EXERCISE DIRECTIONS => One number is the whole answer: how many lines of the records include "Dealtoday".

··········

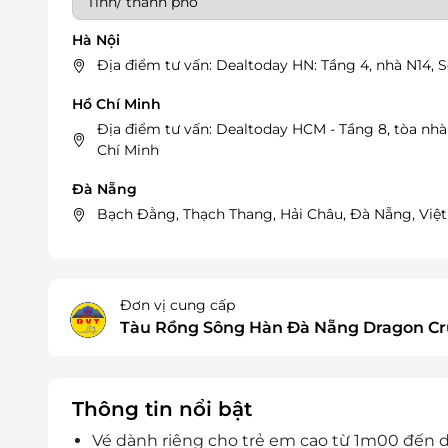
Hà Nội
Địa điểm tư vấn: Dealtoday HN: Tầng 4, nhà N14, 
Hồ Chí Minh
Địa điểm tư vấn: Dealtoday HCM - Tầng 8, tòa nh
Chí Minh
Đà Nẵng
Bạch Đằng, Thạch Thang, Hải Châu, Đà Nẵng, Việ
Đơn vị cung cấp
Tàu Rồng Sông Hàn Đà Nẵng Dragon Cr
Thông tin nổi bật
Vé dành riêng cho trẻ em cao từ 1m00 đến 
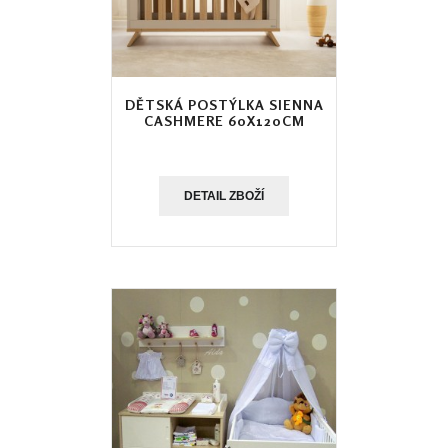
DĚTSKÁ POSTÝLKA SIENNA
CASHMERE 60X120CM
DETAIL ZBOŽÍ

··········

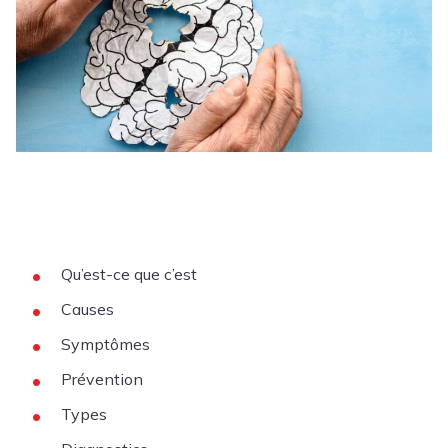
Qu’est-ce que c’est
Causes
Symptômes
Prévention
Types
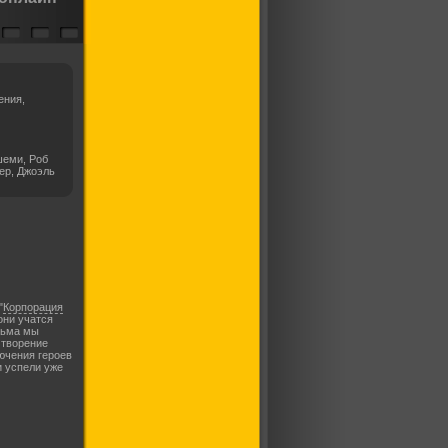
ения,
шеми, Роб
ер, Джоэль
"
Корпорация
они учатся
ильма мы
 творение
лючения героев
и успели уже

··········

TASK RESULT => 2